Digging through the mining industry’s lies – Crikey
Last Sunday the Rudd government announced its response to the Henry review into the Australian taxation system. Of over 138 recommendations, just four will be implemented. Is Kevin Rudd too timid to propose radical tax reform in an election year? Its centrepiece will be a 40 per cent tax on mining industry profits. The response to this proposed new tax has been mixed. On the one hand, it can be argued that since Australia's mineral wealth belongs to all Australians, and not just multinational mining companies, the revenue raised will be used to benefit millions of ordinary Australians. Then again, the mining industry earns Australia billions of dollars in export income, and employs thousands of people. According to some economists, China's appetite for our mineral wealth was one of the factors that kept Australia from going into recession during the global financial crisis. This may just be hyperbole, but to heavily tax such a viable industry will put it at risk. Massive projects are now believed to be on hold, and mining companies are threatening to move their operations elsewhere. The value of mining stocks has dropped, affecting shareholders and the retirements savings of superannuants.

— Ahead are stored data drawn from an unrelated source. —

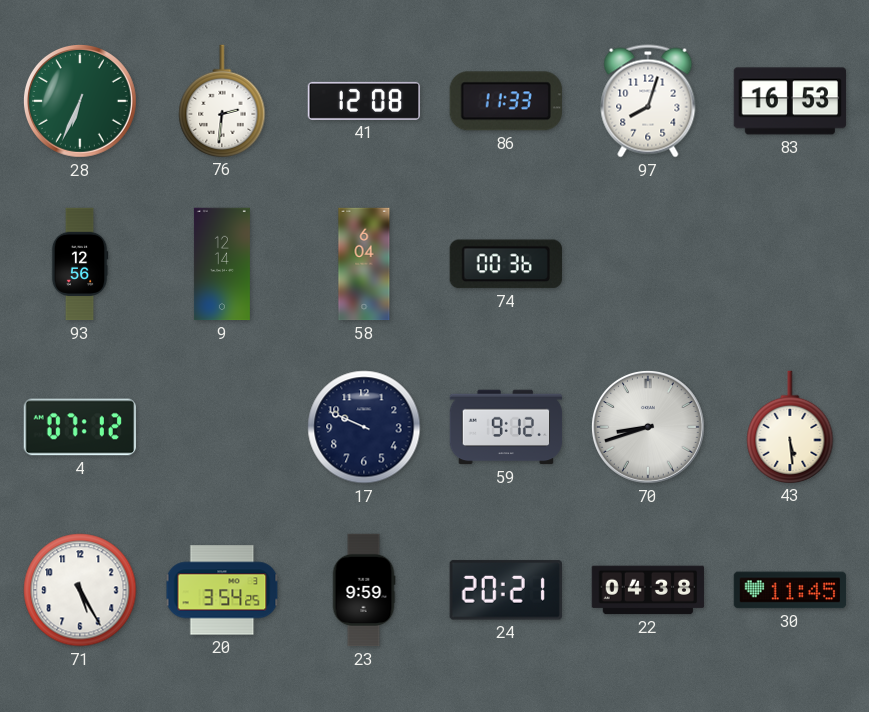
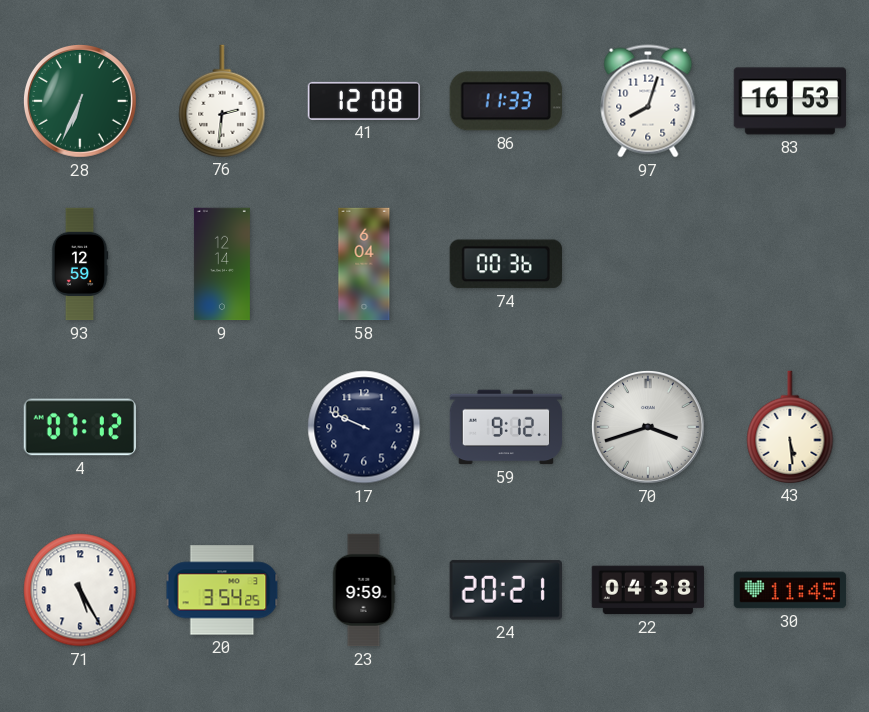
93: 12:56 -> 12:59
70: 8:42 -> 3:42
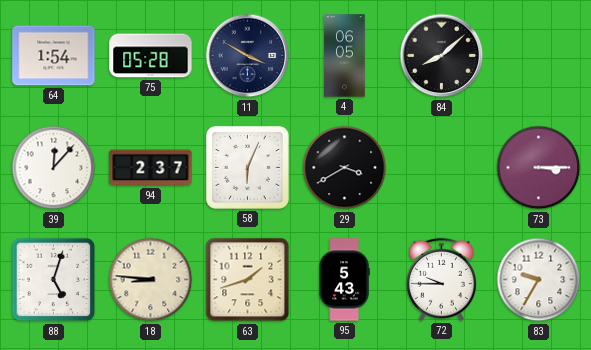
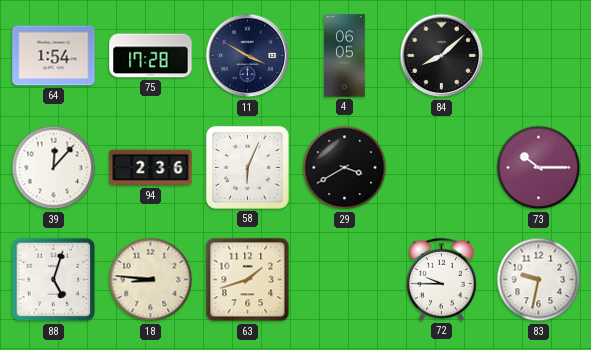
75: 05:28 -> 17:28
94: 2:37 -> 2:36
73: 3:15 -> 10:15
95: 5:43 -> none
83: 9:35 -> 9:32
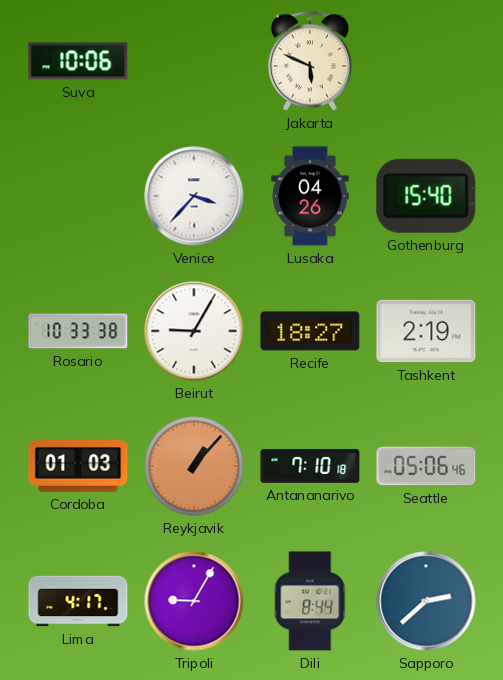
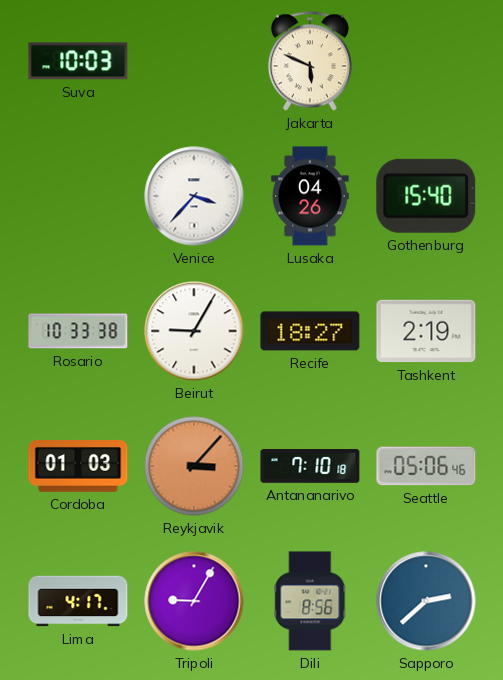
Suva: 10:06 -> 10:03
Reykjavik: 1:07 -> 3:07
Dili: 8:44 -> 8:56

Of course, the implementation of this tax depends on the reelection of the Rudd government, which is by no means guaranteed, nor is its passage by the Senate, and the Liberal opposition has already vowed to block it. Kevin Rudd often talks about making housing more affordable. To match his rhetoric with action, one thing he could have done was end the negative gearing of residential investment properties, which is one of the factors in Australia's current housing affordability crisis. Perhaps that's in the too hard basket for now. Indeed, we live in interesting times.
These are my initial reactions to this announcement. I'll leave expert analysis to the experts.